La historia que cuenta Sebastián de Currita Utrera, paseando su soledad vestida de blanco y luciendo un collar de brillantes de Worth, que parece que un bisabuelo nuestro le regaló después a una amante gitanilla, entre cipreses, cedros, laureles, castaños y nogales de los que hacia colgar espejos que reflejaban su belleza en la luna, provocando a su vez el pánico entre los arrieros que iban por el camino de los Montes, que pensaban en un alma en pena, es absolutamente cierta y la he oído contar en casa desde pequeño. Y tampoco estaba muy bien tía María Heaton, a la que dedica ese capítulo, que era regular tirando a mala y que conoció a tío Ruperto Heaton en el balneario de Lanjarón y se enamoró perdidamente de él. Y como no conseguía ni que la mirara, un día que él leía tranquilamente el periódico en la sombra del jardín, le arrebató la manguera al jardinero y la enchufó hacia el pacifico e indiferente inglés, que cayó rendido a sus pies ante tal muestra de inteligencia arrebatada y romántica.

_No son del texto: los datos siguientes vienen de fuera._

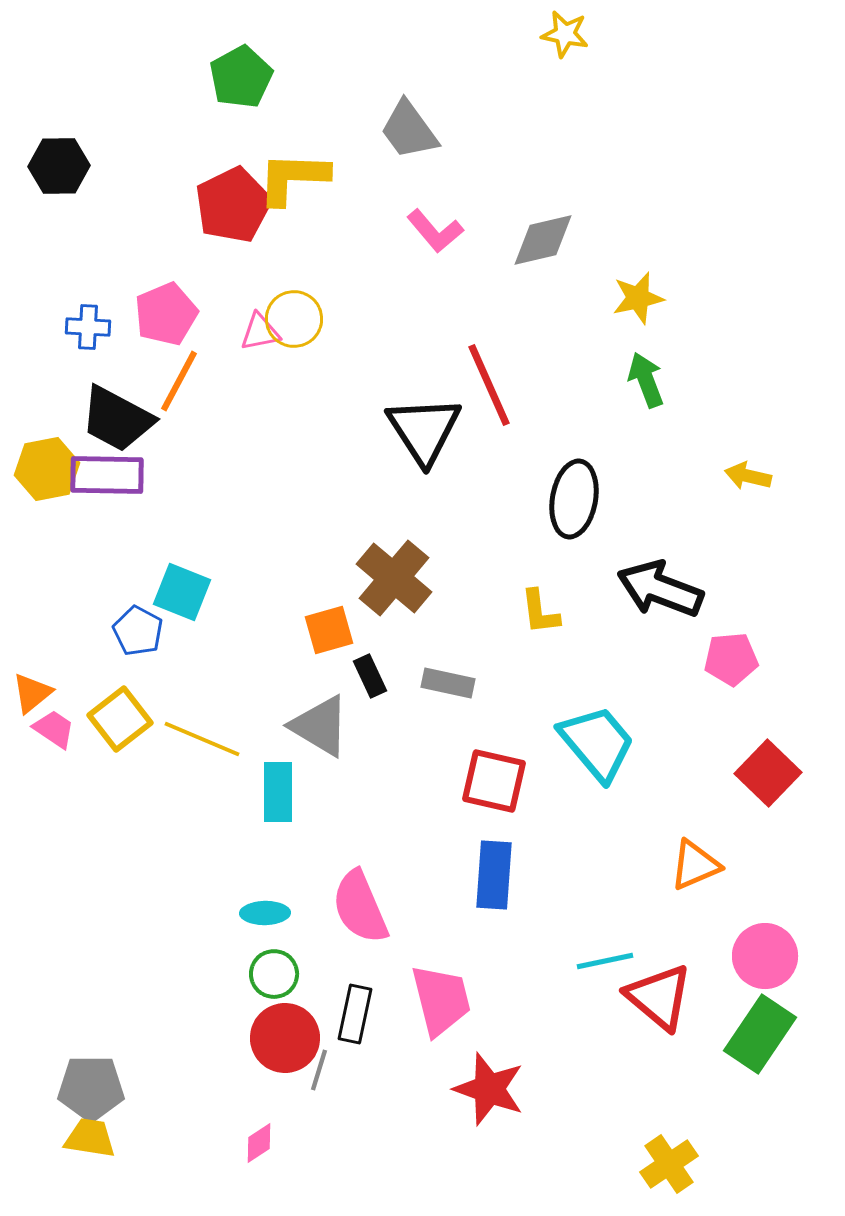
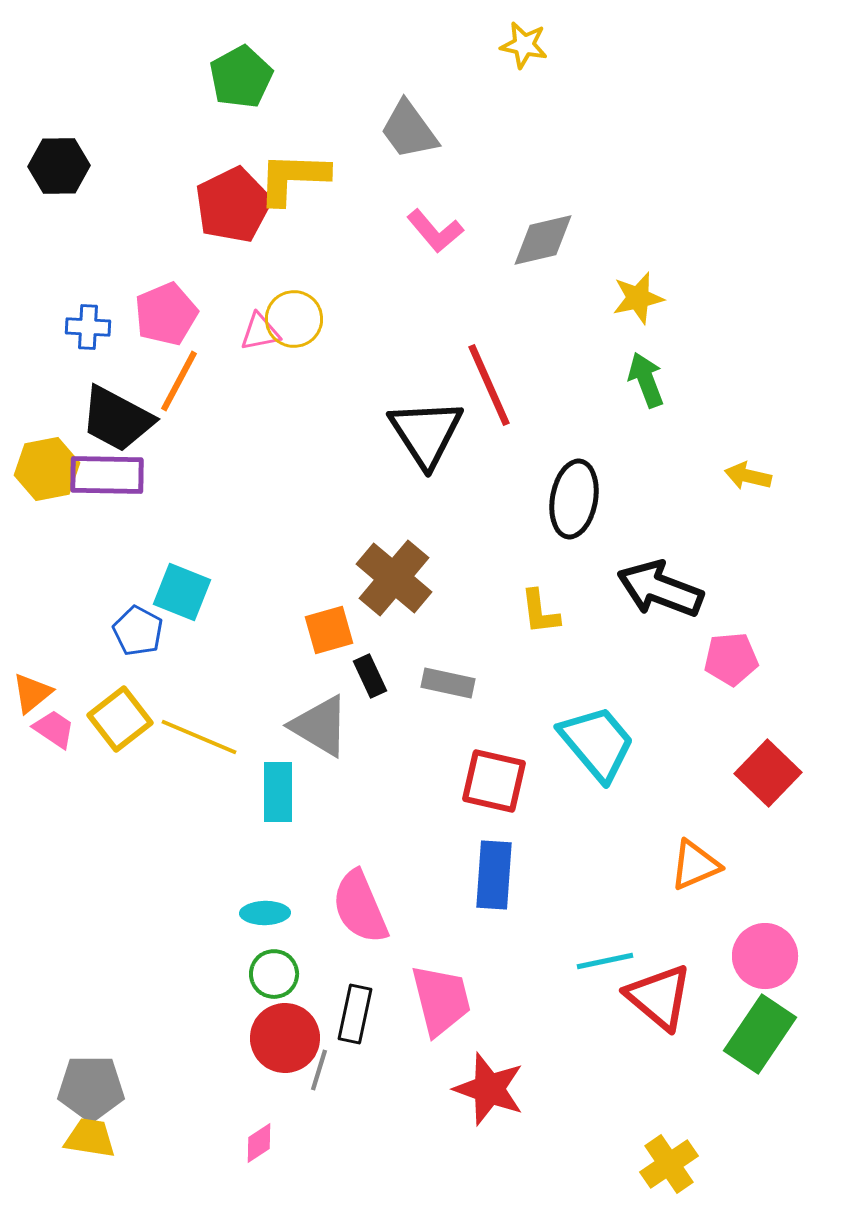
yellow star at (565, 34): moved 41 px left, 11 px down
black triangle at (424, 430): moved 2 px right, 3 px down
yellow line at (202, 739): moved 3 px left, 2 px up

Los Montes de Málaga tienen para nosotros un especial eco de sensibilidad, de recuerdos de infancia libre y olorosa a resina, a hierbas aromáticas y al bosque de pinos. De paseos a la caída de la tarde hasta «Morales» con mi padre y Juan Padilla, el guarda de la finca de «Los Pablos», que tenía cabeza de senador romano, una boquilla de fumar hecha con un hueso de conejo y una galga blanca, que se llamaba «Sultana». En la finca no había luz en aquel tiempo y era una aventura vivir en una casa que se alumbraba con quinqués de aceite y el agua llegaba a través de una bomba, desde una mina a la que también íbamos de paseo otras tardes, que había que poner en marcha con una palanca de palo, que todos nos peleábamos por accionar hasta que se escuchaba el chorro de agua que llegaba arriba y caía con un ruidoso eco de frescor. Creo que fue en los Montes donde por vez primera trillé en una era de las de antes, sobre la tabla con la que ahora suelen hacerse mesas de cristal carísimas, tirada por una mula. Cuando íbamos de paseo al «Boticario» mi madre nos enseñaba donde tenían un columpio hecho con sogas y una tabla y nosotros montamos uno con un neumático de camión, muy cerca de la venta del Boticario. En aquel tiempo, no había muchas cosas, pero éramos felices con lo que había.

A veces uno empieza a escribir con un propósito, o con una idea y después la historia sale por los cerros de Úbeda, o por Antequera como el sol, porque empecé a escribir con una cierta melancolía, que en el transcurso de estas líneas ha ido desapareciendo y ahora incluso estoy de buen humor, sin tener realmente ningún motivo sólido para ello. Una vacuna AstraZeneca cuyo efecto parece que no es precisamente benefactor, miedo y desconocimiento, año y medio sin salir de esta ciudad, ruina total, políticos deleznables en su inmensa mayoría, prevaricaciones y malversaciones a espuertas, y el agobio y asfixia de impuestos de todo tipo y de grandes empresas carentes del menor sentido social y que se pasan la ley de protección de datos por el arco del triunfo, no son motivos especialmente jubilosos. Movistar ha cortado dos veces un móvil de mi casa por deber las exorbitantes sumas de 1.50 euros y a los dos días de nuevo por 0.80 centavos de euros. Puedo jurarlo sobre la Biblia que es cierto. Y sin conexión al móvil hoy en día, no somos nada, no existimos, nos desvanecemos en el vacío, porque se nos impide la espantosa necesidad que tenemos de hablar constantemente con una máquina para cualquier cosa. Según las cuentas incendiarias de mi abuela, ¿cuántos miles de años de arder en el purgatorio merecen los presidentes de las grandes compañías suministradoras de productos de primera necesidad? ¿O los mandamos directamente al infierno? Si prefiere el primer caso, marque uno. Si estima que es preferible el segundo, marque dos. Se divertirán si compran el libro.